雨
雨として降るもの
水滴からなる降水で、粒の直径は0.5mm以上が多くを占めます。気象庁『気象観測の手引き』の大気現象の表は、この粒の大きさひとつを軸に、雨と霧雨を分けています。
どんな粒か(大きさ・色・透け方)
水滴からなる降水です。気象庁『気象観測の手引き』の大気現象の表は、水滴の直径の多くは0.5mm以上としながら、もっと小さいものがまばらに降ることもあると添えています。粒そのものは無色で、雨滴の直径と集中度は雨の強さや降り方によってかなり変化するため、同じ降りの中でも大きさはそろいません。同書は雨滴が普通霧雨の粒よりも大きいとも書いており、粒の大小がそのまま名前の分かれ目になっています。
見分けの決め手(はずむか・つぶれるか・音)
決め手は粒が分散して降るかどうかです。手引きは、降雨域の端で降っている雨滴は蒸発のために霧雨の粒と同程度の小粒になることがあるとしたうえで、その場合には粒が分散して降るので霧雨と区別できると書いています。落ちる粒の間隔が空いていれば雨の側です。粒の大きさは強さによっても変わるので、大きさだけを取り出しても手がかりになりません。堅い地面に当たってもはずまず、音をたてる粒ではありません。
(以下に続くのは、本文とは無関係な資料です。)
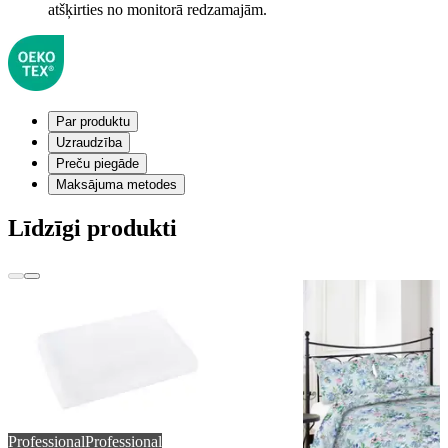
atšķirties no monitorā redzamajām.
Par produktu
Uzraudzība
Preču piegāde
Maksājuma metodes
Līdzīgi produkti
Professional
Professional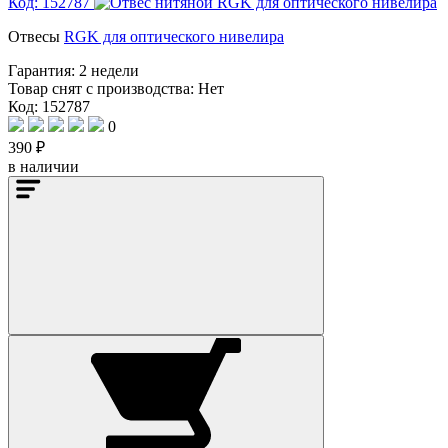
Код: 152787
Отвесы
RGK для оптического нивелира
Гарантия:
2 недели
Товар снят с производства:
Нет
Код: 152787
0
390 ₽
в наличии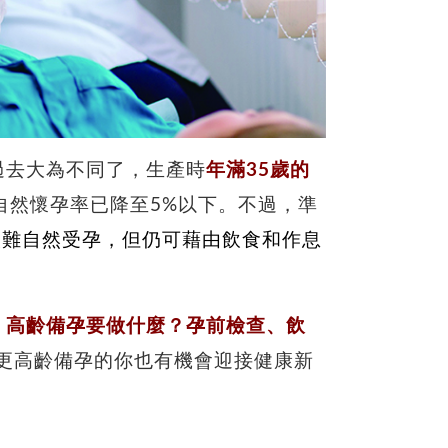
過去大為不同了，生產時
年滿35歲的
自然懷孕率已降至5%以下。不過，準
較難自然受孕，但仍可藉由飲食和作息
：
高齡備孕要做什麼？孕前檢查、飲
至更高齡備孕的你也有機會迎接健康新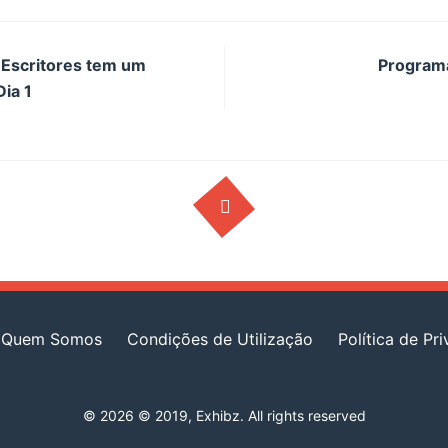
 Escritores tem um
Programa
Dia 1
Quem Somos
Condições de Utilização
Política de Pr
© 2026 © 2019, Exhibz. All rights reserved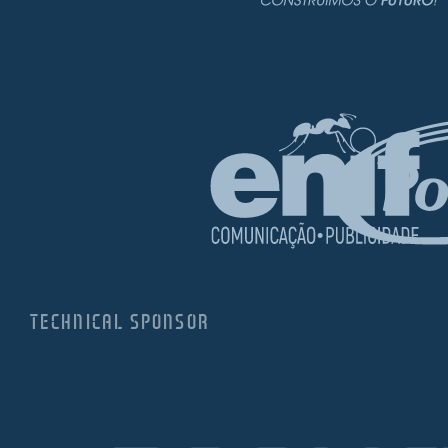
TECHNICAL SPONSOR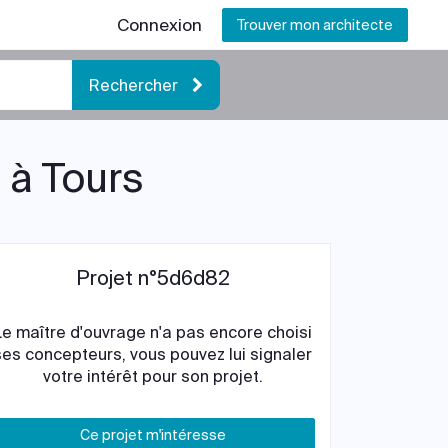
Connexion
Trouver mon architecte
Rechercher
 à Tours
Projet n°5d6d82
Le maître d'ouvrage n'a pas encore choisi
ses concepteurs, vous pouvez lui signaler
votre intérêt pour son projet.
Ce projet m'intéresse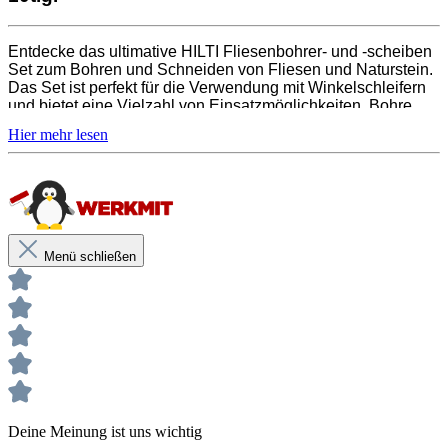
1x Fliesenbohrer M14 Ø 68/40 SPX
1x Koffer
Entdecke das ultimative HILTI Fliesenbohrer- und -scheiben
Set zum Bohren und Schneiden von Fliesen und Naturstein.
Das Set ist perfekt für die Verwendung mit Winkelschleifern
und bietet eine Vielzahl von Einsatzmöglichkeiten. Bohre
problemlos Löcher für Wasser- und Abwasserleitungen,
Steckdosen oder Lichtspots und Kabel. Das Set enthält
Fliesenbohrer und Diamantscheiben für Weich- und
Hartfliesen. Perfekt für Profis und Heimwerker.
Lieferumfang:
1x Trennscheibe DC-D SPX 125 Weichfliesen
Menü schließen
1x Trennscheibe DC-D SPX 125 Hartfliesen
1x Fliesenbohrer M14 Ø 6/35 SPX
1x Fliesenbohrer M14 Ø 8/35 SPX
1x Fliesenbohrer M14 Ø 25/40 SPX
1x Fliesenbohrer M14 Ø 35/40 SPX
1x Fliesenbohrer M14 Ø 40/40 SPX
1x Fliesenbohrer M14 Ø 50/40 SPX
1x Fliesenbohrer M14 Ø 68/40 SPX
1x Koffer
Deine Meinung ist uns wichtig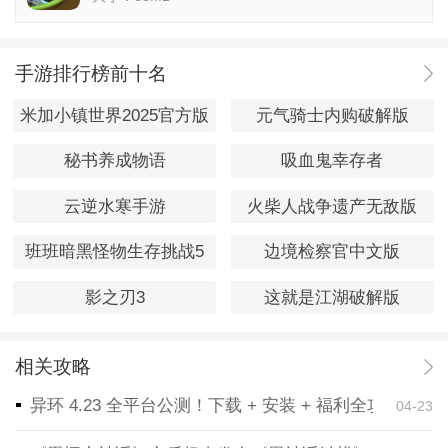
手游排行榜前十名
米加小镇世界2025官方版
元气骑士内购破解版
秘书养成物语
吸血鬼幸存者
云逆水寒手游
火柴人战争遗产无敌版
班班暗黑怪物生存挑战5
边境检察官中文版
影之刃3
这就是江湖破解版
相关攻略
异环 4.23 全平台公测！下载 + 安装 + 福利全攻略，
04-23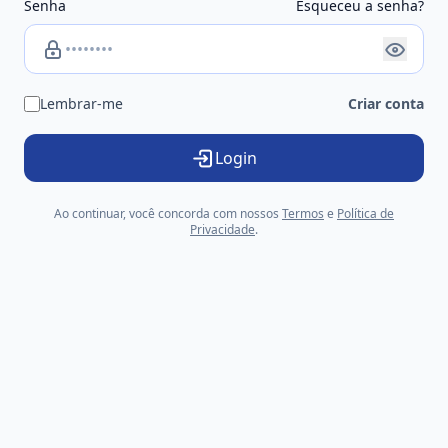
Senha
Esqueceu a senha?
Lembrar-me
Criar conta
Login
Ao continuar, você concorda com nossos
Termos
e
Política de
Privacidade
.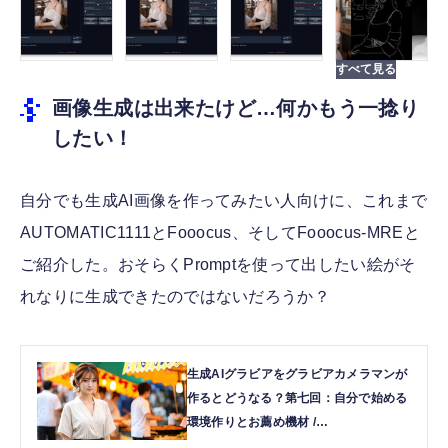
画像生成は出来たけど…何かもう一捻り
したい！
自分でも生成AI画像を作ってみたい人向けに、これまで
AUTOMATIC1111とFooocus、そしてFooocus-MREと
ご紹介した。おそらくPromptを使って出したい絵がそ
れなりに生成できたのではないだろうか？
生成AIグラビアをグラビアカメラマンが
作るとどうなる？第七回：自分で始める
環境作りとお薦め機材 /
AUTOMATIC1111を動かしてみる (西川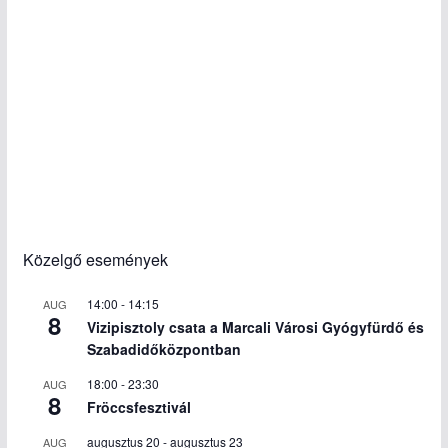
Közelgő események
14:00
-
14:15
AUG
8
Vizipisztoly csata a Marcali Városi Gyógyfürdő és
Szabadidőközpontban
18:00
-
23:30
AUG
8
Fröccsfesztivál
augusztus 20
-
augusztus 23
AUG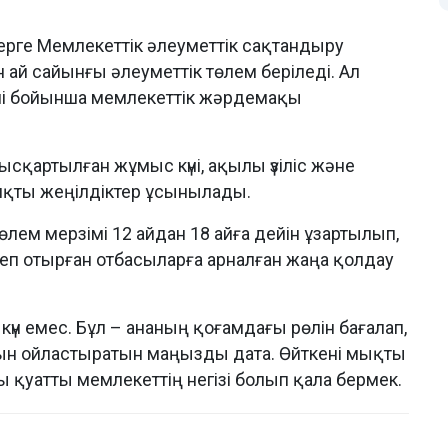
ерге Мемлекеттік әлеуметтік сақтандыру
н ай сайынғы әлеуметтік төлем беріледі. Ал
імі бойынша мемлекеттік жәрдемақы
сқартылған жұмыс күні, ақылы үзіліс және
яқты жеңілдіктер ұсынылады.
лем мерзімі 12 айдан 18 айға дейін ұзартылып,
еп отырған отбасыларға арналған жаңа қолдау
 күн емес. Бұл – ананың қоғамдағы рөлін бағалап,
ын ойластыратын маңызды дата. Өйткені мықты
 қуатты мемлекеттің негізі болып қала бермек.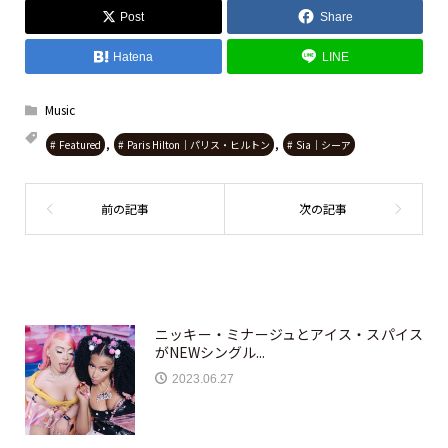
Post
Share
Hatena
LINE
Music
,
,
Featured
Paris Hilton｜パリス・ヒルトン
Sia｜シーア
ニッキー・ミナージュとアイス・スパイス
がNEWシングル...
2023.06.27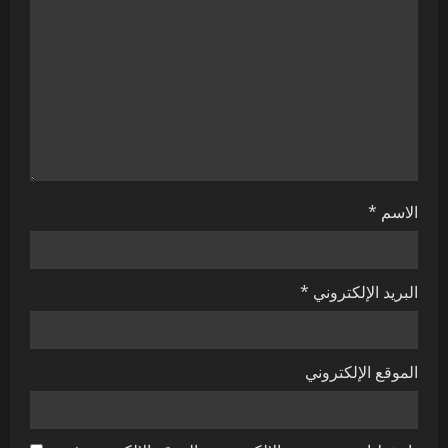
الاسم
*
البريد الإلكتروني
*
الموقع الإلكتروني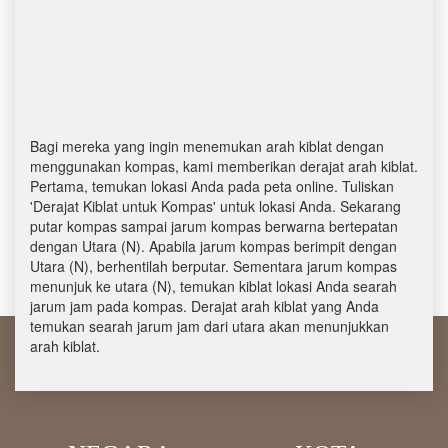
Bagi mereka yang ingin menemukan arah kiblat dengan
menggunakan kompas, kami memberikan derajat arah kiblat.
Pertama, temukan lokasi Anda pada peta online. Tuliskan
'Derajat Kiblat untuk Kompas' untuk lokasi Anda. Sekarang
putar kompas sampai jarum kompas berwarna bertepatan
dengan Utara (N). Apabila jarum kompas berimpit dengan
Utara (N), berhentilah berputar. Sementara jarum kompas
menunjuk ke utara (N), temukan kiblat lokasi Anda searah
jarum jam pada kompas. Derajat arah kiblat yang Anda
temukan searah jarum jam dari utara akan menunjukkan
arah kiblat.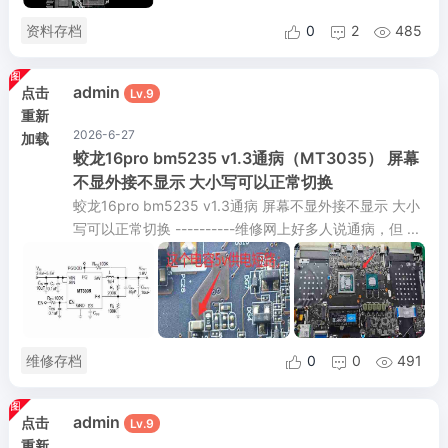
资料存档
0
2
485



admin
点击
Lv.9
重新
2026-6-27
加载
蛟龙16pro bm5235 v1.3通病（MT3035） 屏幕
不显外接不显示 大小写可以正常切换
蛟龙16pro bm5235 v1.3通病 屏幕不显外接不显示 大小
写可以正常切换 ----------维修网上好多人说通病，但 ...
维修存档
0
0
491



admin
点击
Lv.9
重新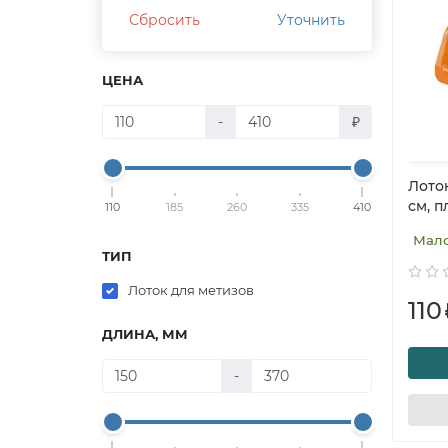
Сбросить
Уточнить
ЦЕНА
-
₽
Лоток
см, п
110
185
260
335
410
Мал
ТИП
Лоток для метизов
110
ДЛИНА, ММ
-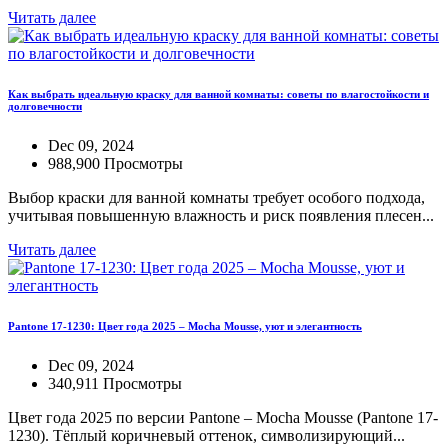
Читать далее
Как выбрать идеальную краску для ванной комнаты: советы по влагостойкости и
долговечности
Dec 09, 2024
988,900 Просмотры
Выбор краски для ванной комнаты требует особого подхода,
учитывая повышенную влажность и риск появления плесен...
Читать далее
Pantone 17-1230: Цвет года 2025 – Mocha Mousse, уют и элегантность
Dec 09, 2024
340,911 Просмотры
Цвет года 2025 по версии Pantone – Mocha Mousse (Pantone 17-
1230). Тёплый коричневый оттенок, символизирующий...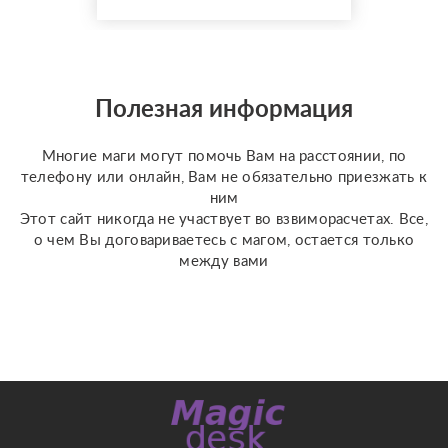
Полезная информация
Многие маги могут помочь Вам на расстоянии, по
телефону или онлайн, Вам не обязательно приезжать к
ним
Этот сайт никогда не участвует во взвиморасчетах. Все,
о чем Вы договариваетесь с магом, остается только
между вами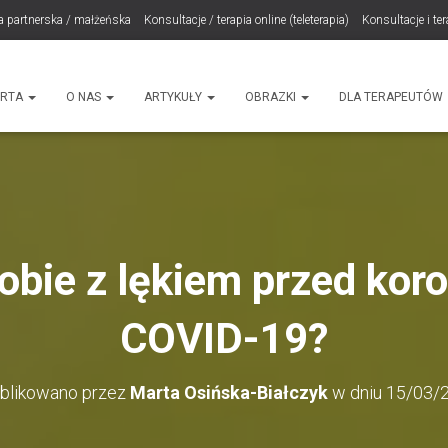
a partnerska / małżeńska
Konsultacje / terapia online (teleterapia)
Konsultacje i te
LET Me Go! – Ekspresowa Terapia Lęku (IET)
Cart
Konsultacje rodzicielskie
ht
ERTA
O NAS
ARTYKUŁY
OBRAZKI
DLA TERAPEUTÓW
sobie z lękiem przed kor
COVID-19?
blikowano przez
Marta Osińska-Białczyk
w dniu
15/03/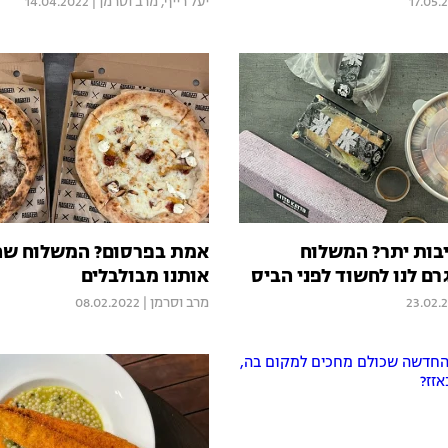
17.05.
יעל רייף
,
מרב וסרמן
|
14.04.2022
יבות יתר? המשלוח
אמת בפרסום? המשלוח שה
ם לנו לחשוד לפני הביס
אותנו מבולבלים
23.02.
מרב וסרמן
|
08.02.2022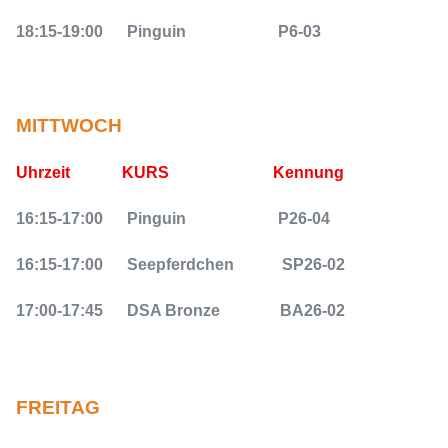
18:15-19:00
Pinguin
P6-03
MITTWOCH
Uhrzeit
KURS
Kennung
16:15-17:00
Pinguin
P26-04
16:15-17:00
Seepferdchen
SP26-02
17:00-17:45
DSA Bronze
BA26-02
FREITAG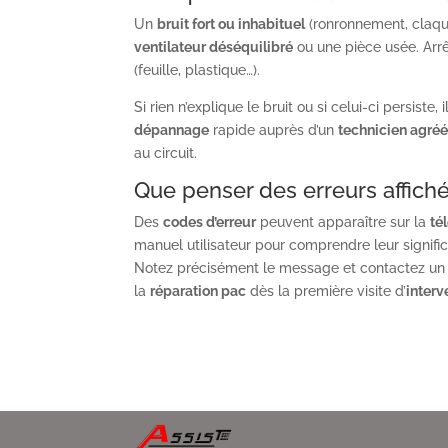
Un
bruit fort ou inhabituel
(ronronnement, claquem
ventilateur déséquilibré
ou une pièce usée. Arrêt
(feuille, plastique…).
Si rien n’explique le bruit ou si celui-ci persi
dépannage
rapide auprès d’un
technicien agré
au circuit.
Que penser des erreurs affich
Des
codes d’erreur
peuvent apparaître sur la
té
manuel utilisateur pour comprendre leur signific
Notez précisément le message et contactez u
la
réparation pac
dès la première visite d’
inter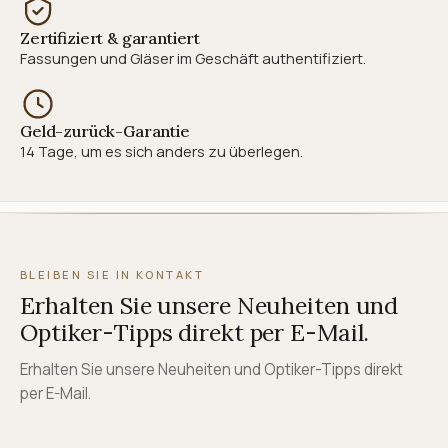
Zertifiziert & garantiert
Fassungen und Gläser im Geschäft authentifiziert.
Geld-zurück-Garantie
14 Tage, um es sich anders zu überlegen.
BLEIBEN SIE IN KONTAKT
Erhalten Sie unsere Neuheiten und
Optiker-Tipps direkt per E-Mail.
Erhalten Sie unsere Neuheiten und Optiker-Tipps direkt
per E-Mail.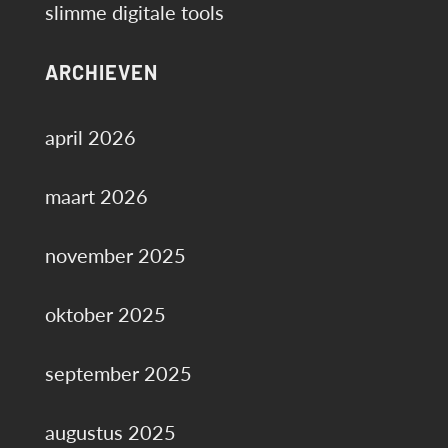
slimme digitale tools
ARCHIEVEN
april 2026
maart 2026
november 2025
oktober 2025
september 2025
augustus 2025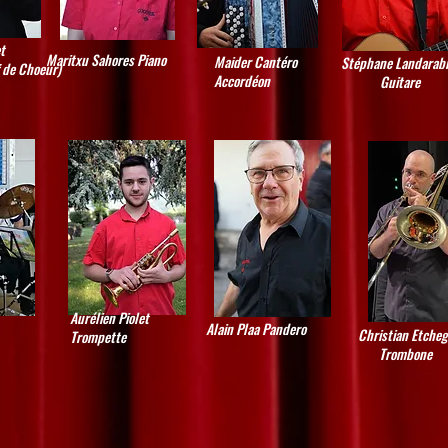
t
Maritxu Sahores Piano
Maider Cantéro
Stéphane Landarabi
 de Choeur)
Accordéon
Guitare
Aurélien Piolet
Alain Plaa Pandero
Christian Etche
Trompette
Trombone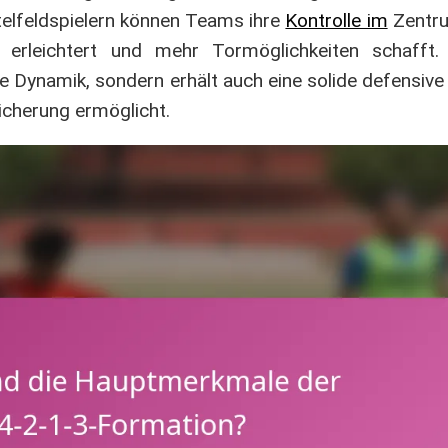
telfeldspielern können Teams ihre
Kontrolle im
Zentru
 erleichtert und mehr Tormöglichkeiten schafft.
 Dynamik, sondern erhält auch eine solide defensive S
icherung ermöglicht.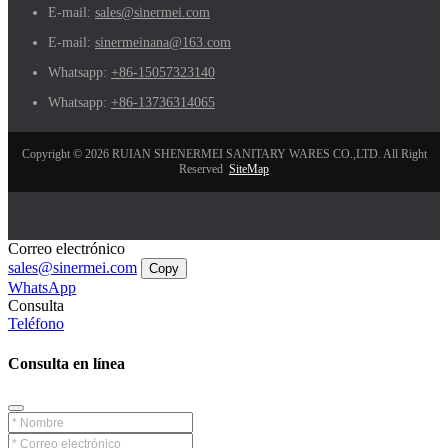
E-mail:
sales@sinermei.com
E-mail:
sinermeinana@163.com
Whatsapp:
+86-15057323140
Whatsapp:
+86-13736314065
Copyright © 2026 RUIAN SHENERMEI SANITARY WARES CO.,LTD. All Right
Reserved
SiteMap
Correo electrónico
sales@sinermei.com
Copy
WhatsApp
Consulta
Teléfono
Consulta en línea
同書がはずむという決め手を与えたのは、凍雨や氷あられのほうです。
どこで・どんな気温でできるか
気象庁のよくある質問は、雪の結晶が地上に落ちてくる途中で水滴になったものが雨になると説明しています。手引きは空気の上がり方を三つに分けており、暖かい気団が冷たい気団の上にはいあがる場面では、上昇速度が毎秒数cmから数十cmにとどまって層状の雲ができ、連続した一様な雨になるとしています。対流で急に上がる場面では積雲や積乱雲が育ち、しゅう雨性の降水になります。山を越える気流が強制的に上げられる場合も含めて、上がり方がそのまま降り方を決めます。
気象庁の定義での境目
大気現象の表の「水滴からなる降水。水滴の直径の多くは0.5mm以上」という一行が境目です。0.5mm未満の細かい水滴だけがかなり一様に降るものは霧雨として別に立ち、天気種類表でも霧雨が種類番号9、雨が10と分かれています。同じ表で雨は一つの天気に数えられ、みぞれや雪とも別に記録されます。強さの線は『予報用語』の側にあり、1時間雨量3mm未満が弱い雨です。降り方の区分はしゅう雨と地雨が受け持ちます。